_WORKING DATA_
--- START ---

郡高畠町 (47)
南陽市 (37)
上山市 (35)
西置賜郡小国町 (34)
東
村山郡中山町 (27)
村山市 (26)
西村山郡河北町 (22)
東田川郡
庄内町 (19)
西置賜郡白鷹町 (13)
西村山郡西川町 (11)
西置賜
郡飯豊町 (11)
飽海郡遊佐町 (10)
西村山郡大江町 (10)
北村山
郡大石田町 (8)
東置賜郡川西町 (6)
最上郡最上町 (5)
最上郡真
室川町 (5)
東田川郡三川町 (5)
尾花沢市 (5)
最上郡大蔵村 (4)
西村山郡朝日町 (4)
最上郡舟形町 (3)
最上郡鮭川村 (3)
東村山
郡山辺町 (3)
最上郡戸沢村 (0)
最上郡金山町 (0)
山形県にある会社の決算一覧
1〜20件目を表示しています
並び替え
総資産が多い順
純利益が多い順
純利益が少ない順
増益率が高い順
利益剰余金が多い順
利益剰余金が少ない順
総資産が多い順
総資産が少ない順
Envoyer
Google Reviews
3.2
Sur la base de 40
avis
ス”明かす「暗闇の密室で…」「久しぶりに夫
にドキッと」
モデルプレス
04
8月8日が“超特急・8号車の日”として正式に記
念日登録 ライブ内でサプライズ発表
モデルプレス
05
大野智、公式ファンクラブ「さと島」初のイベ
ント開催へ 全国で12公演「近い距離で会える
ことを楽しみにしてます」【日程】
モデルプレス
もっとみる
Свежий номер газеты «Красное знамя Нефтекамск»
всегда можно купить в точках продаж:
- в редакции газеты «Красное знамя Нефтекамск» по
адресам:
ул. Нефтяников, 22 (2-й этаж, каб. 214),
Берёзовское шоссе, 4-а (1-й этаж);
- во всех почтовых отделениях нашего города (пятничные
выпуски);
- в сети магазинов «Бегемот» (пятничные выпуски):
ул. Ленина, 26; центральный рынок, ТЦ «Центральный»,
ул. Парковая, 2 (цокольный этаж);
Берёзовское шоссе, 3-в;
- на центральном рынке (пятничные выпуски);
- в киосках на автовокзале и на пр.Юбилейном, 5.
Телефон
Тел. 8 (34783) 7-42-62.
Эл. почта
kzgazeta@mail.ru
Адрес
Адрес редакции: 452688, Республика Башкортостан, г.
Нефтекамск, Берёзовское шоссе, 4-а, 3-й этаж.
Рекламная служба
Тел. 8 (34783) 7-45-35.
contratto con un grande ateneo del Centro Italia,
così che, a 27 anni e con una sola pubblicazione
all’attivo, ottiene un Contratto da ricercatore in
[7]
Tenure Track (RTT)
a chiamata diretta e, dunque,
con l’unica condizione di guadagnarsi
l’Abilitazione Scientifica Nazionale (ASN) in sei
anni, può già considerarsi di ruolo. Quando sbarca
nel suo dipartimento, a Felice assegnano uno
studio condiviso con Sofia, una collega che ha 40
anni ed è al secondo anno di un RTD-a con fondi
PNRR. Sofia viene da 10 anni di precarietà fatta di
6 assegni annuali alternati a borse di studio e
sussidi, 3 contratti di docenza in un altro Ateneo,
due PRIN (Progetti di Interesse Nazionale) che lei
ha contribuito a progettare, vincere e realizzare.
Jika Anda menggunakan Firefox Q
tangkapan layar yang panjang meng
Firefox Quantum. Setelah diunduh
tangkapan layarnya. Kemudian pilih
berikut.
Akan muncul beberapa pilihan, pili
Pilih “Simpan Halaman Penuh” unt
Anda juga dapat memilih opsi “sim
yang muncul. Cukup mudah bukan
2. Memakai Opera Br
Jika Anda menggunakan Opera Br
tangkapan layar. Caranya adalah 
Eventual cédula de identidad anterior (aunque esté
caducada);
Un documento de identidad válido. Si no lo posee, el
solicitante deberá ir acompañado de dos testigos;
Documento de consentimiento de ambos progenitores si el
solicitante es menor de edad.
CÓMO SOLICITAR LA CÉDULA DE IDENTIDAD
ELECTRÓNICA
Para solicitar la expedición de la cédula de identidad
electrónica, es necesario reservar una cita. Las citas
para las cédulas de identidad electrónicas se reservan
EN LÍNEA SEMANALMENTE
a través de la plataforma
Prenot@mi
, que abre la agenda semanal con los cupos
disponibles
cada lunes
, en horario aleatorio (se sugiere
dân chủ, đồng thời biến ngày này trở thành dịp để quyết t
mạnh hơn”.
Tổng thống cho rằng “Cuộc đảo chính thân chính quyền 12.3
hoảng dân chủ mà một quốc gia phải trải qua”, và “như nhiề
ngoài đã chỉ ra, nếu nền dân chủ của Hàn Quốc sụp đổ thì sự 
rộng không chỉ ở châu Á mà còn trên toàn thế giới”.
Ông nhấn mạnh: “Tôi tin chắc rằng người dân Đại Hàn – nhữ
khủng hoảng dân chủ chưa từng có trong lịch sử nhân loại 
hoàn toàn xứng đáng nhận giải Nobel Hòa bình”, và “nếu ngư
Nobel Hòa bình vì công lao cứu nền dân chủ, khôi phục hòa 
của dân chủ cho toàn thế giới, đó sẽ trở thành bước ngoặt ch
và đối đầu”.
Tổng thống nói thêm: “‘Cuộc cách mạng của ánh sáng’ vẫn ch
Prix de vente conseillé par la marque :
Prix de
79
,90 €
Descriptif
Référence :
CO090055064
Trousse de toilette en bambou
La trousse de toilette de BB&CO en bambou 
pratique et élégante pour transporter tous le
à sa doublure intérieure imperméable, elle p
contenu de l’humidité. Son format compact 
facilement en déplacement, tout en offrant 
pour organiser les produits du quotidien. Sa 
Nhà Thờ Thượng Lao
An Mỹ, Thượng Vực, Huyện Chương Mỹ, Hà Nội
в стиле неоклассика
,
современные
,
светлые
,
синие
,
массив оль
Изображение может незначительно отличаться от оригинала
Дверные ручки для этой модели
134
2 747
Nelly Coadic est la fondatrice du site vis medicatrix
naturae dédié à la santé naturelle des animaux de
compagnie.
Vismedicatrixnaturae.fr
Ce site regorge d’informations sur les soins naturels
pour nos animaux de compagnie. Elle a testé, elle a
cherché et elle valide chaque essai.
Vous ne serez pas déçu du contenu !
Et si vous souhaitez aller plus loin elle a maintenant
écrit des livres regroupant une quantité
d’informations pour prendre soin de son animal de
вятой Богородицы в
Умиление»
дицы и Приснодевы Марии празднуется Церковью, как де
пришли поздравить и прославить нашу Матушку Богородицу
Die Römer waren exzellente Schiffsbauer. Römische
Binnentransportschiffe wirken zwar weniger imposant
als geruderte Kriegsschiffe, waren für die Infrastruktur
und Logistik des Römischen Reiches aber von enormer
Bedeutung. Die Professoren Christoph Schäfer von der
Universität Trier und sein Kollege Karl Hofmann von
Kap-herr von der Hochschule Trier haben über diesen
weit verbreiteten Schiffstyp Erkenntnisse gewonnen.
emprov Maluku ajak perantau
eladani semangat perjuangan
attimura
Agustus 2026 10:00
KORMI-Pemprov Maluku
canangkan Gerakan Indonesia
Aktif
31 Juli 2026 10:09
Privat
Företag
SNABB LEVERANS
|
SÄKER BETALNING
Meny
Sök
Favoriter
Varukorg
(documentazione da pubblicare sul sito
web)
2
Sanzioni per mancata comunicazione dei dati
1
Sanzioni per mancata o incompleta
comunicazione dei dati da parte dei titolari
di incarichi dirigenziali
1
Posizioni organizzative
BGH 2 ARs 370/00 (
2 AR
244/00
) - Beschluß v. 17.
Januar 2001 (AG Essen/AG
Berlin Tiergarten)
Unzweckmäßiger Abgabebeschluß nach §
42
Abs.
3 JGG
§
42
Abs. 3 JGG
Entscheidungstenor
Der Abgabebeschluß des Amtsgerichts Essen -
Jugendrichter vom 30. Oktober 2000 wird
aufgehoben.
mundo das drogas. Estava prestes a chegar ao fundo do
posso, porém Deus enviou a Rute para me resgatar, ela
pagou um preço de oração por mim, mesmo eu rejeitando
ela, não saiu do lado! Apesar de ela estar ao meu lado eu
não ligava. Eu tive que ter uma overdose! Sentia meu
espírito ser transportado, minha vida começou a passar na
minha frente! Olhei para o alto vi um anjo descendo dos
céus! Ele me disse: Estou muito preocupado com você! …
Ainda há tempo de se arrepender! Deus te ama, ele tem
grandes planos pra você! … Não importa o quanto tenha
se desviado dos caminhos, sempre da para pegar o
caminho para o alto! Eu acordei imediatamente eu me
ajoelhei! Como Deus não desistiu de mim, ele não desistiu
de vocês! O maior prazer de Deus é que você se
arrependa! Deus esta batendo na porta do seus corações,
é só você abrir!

--- END ---

_WORK ORDER_
Every line above in which the word "Essen" occurs is to be copied.

_WRITTEN REPLY_
Januar 2001 (AG Essen/AG
Der Abgabebeschluß des Amtsgerichts Essen -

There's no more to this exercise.